La sécurité primaire
Les différents appels à projets de la Fondation Sécurité Routière (2007, 2008, 2011, 2012 et enfin 2014) ont très largement couvert les aspects de sécurité primaire, que ce soit par le biais de l’étude des groupes à risque (piétons et deuxroues motorisés notamment), des facteurs de risque (alcool, distraction, etc.), des composants du système de circulation (conducteurs, véhicule, infrastructure) ou par la proposition d’études prospectives sur le diagnostic des risques et les mesures de prévention (nouvelles approches de l’insécurité routière, véhicule du futur, route intelligente, etc.).

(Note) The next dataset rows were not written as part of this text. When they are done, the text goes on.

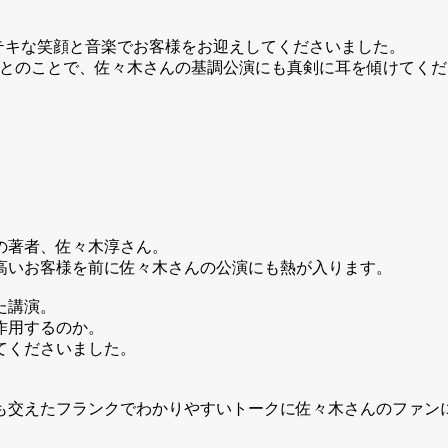
。ステキな笑顔と音楽でお客様をお迎えしてくださいました。
いたとのことで、佐々木さんの基調公演にも真剣に耳を傾けてく
の著者、佐々木淳さん。
高いお客様を前に佐々木さんの公演にも熱が入ります。
た講演。
作用するのか。
てくださいました。
も交えたフランクでわかりやすいトークに佐々木さんのファンに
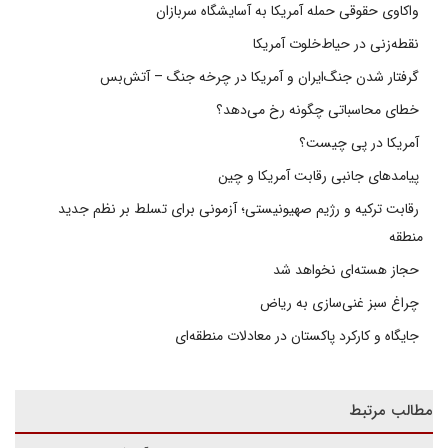
واکاوی حقوقی حمله آمریکا به آسایشگاه سربازان
نقطه‌زنی در حیاط‌خلوت آمریکا
گرفتار شدن جنگ‌ایران و آمریکا در چرخه جنگ – آتش‌بس
خطای محاسباتی چگونه رخ می‌دهد؟
آمریکا در پی چیست؟
پیامدهای جانبی رقابت آمریکا و چین
رقابت ترکیه و رژیم صهیونیستی؛ آزمونی برای تسلط بر نظم جدید
منطقه
حجاز هسته‌ای نخواهد شد
چراغ سبز غنی‌سازی به ریاض
جایگاه و کارکرد پاکستان در معادلات منطقه‌ای
مطالب مرتبط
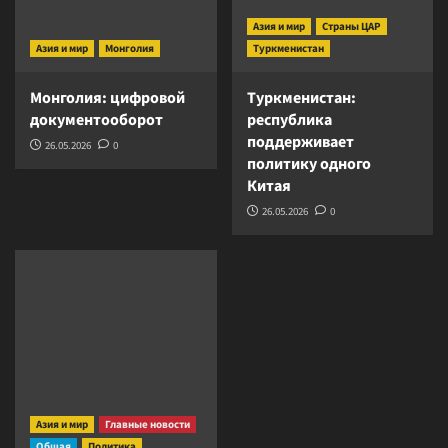
Азия и мир
Страны ЦАР
Азия и мир
Монголия
Туркменистан
Монголия: цифровой
Туркменистан:
документооборот
республика
поддерживает
26.05.2026
0
политику одного
Китая
26.05.2026
0
Азия и мир
Главные новости
Общая
Политика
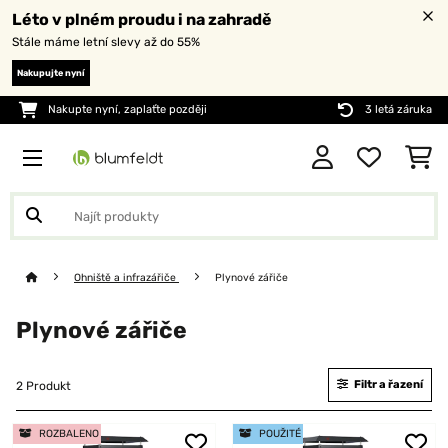
Léto v plném proudu i na zahradě
Stále máme letní slevy až do 55%
Nakupujte nyní
Nakupte nyní, zaplaťte později
3 letá záruka
Ohniště a infrazářiče
Plynové zářiče
Plynové zářiče
Filtr a řazení
2 Produkt
ROZBALENO
POUŽITÉ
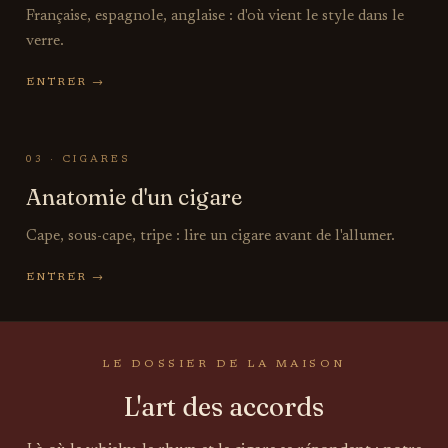
Française, espagnole, anglaise : d'où vient le style dans le
verre.
ENTRER →
03 · CIGARES
Anatomie d'un cigare
Cape, sous-cape, tripe : lire un cigare avant de l'allumer.
ENTRER →
LE DOSSIER DE LA MAISON
L'art des accords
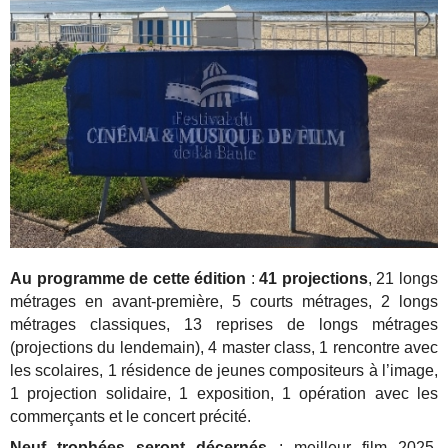
Au programme de cette édition
:
41 projections
, 21 longs
métrages en avant-première, 5 courts métrages, 2 longs
métrages classiques, 13 reprises de longs métrages
(projections du lendemain), 4 master class, 1 rencontre avec
les scolaires, 1 résidence de jeunes compositeurs à l’image,
1 projection solidaire, 1 exposition, 1 opération avec les
commerçants et le concert précité.
Neuf trophées seront décernés
: meilleur film 2025,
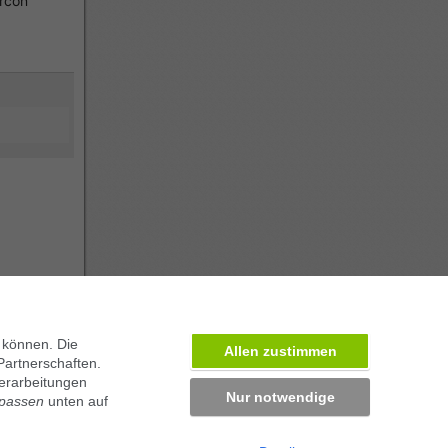
rcón
ben in München
 können. Die
Allen zustimmen
Partnerschaften.
erarbeitungen
Nur notwendige
npassen
unten auf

En fait, tout ce qui concerne la connaissance de la survenue des accidents et de leur prévention est catégorisable dans la « sécurité primaire ». Par conséquent, la quasi-totalité des projets réalisés grâce à une subvention de la Fondation Sécurité Routière comporte largement une partie « sécurité primaire », à l’exclusion d’une poignée d’entre eux dont l’objet d’investigation est la sécurité secondaire (ou sécurité de protection), comme par exemple les recherches sur les traumatismes du rachis cervical ou sur la sécurité des piétons dans les accidents impliquant une automobile.
Nous avons ainsi fait le choix pour cette synthèse de catégoriser les projets en fonction de certains thèmes privilégiés comme les piétons, l’infrastructure, les deux-roues motorisés et de ne conserver dans la fiche sécurité primaire que ce qui était de l’ordre des facteurs de risque, notamment l’alcool, la distraction et le vieillissement. Les autres projets touchant la sécurité primaire sont classés dans les sous chapitres précédents.
Cinq projets ont eu pour thème d’étude l’alcool, chacun sous une facette du sujet très différente (juridique, technique, évaluation de l’usage, épidémiologique, effet sur l’endormissement) :
Le projet EAD (Ethylotest Anti-Démarrage) avait pour objectif d’analyser les conditions techniques, administratives et juridiques du déploiement des EAD en France ;
Le projet DAR (Détection de l’Alcoolémie par spectroscopie Raman) avait pour but d’étudier une autre manière de détecter l’alcool dans le sang et de mesurer le taux d’alcool, aujourd’hui réalisées par prise de sang ou expiration de l’air, en proposant le recours à une technique optique, la spectroscopie Raman, jugée a priori plus rapide et moins coûteuse que la prise de sang ;
Un troisième projet, ALCOOL_PREVENTION, avait pour objet de recherche les méthodes d’évaluation externe et d’auto-évaluation par les conducteurs de l’usage de l’alcool au volant selon trois volets : la psychométrie et la validité des tests; les conditions d’(auto) évaluation de l’usage de l’alcool pour la réhabilitation des conducteurs infractionnistes inscrits dans les stages de sensibilisation à la sécurité routière; le rôle des EAD dans la modification des comportements sur la route ;
Un quatrième projet, issu de la cohorte GAZEL, avait pour ambition de comprendre pourquoi la conduite sous l’empire d’un état alcoolique demeure toujours aujourd’hui un problème majeur de sécurité routière ;
Enfin, un cinquième projet (ALCOLAC, ALCOol, vigiLAnce et Charge de travail) a eu pour objectif de tester deux hypothèses :
- une charge de travail élevée jusqu’à un certain seuil augmente le niveau de vigilance et favorise les performances de conduite, alors qu’une surcharge de travail pourrait avoir des effets délétères en augmentant fortement la tension et le stress des conducteurs ;
- la consommation d’une faible dose d’alcool en début d’après-midi peut entraîner un assoupissement précoce et ainsi diminuer la performance de conduite.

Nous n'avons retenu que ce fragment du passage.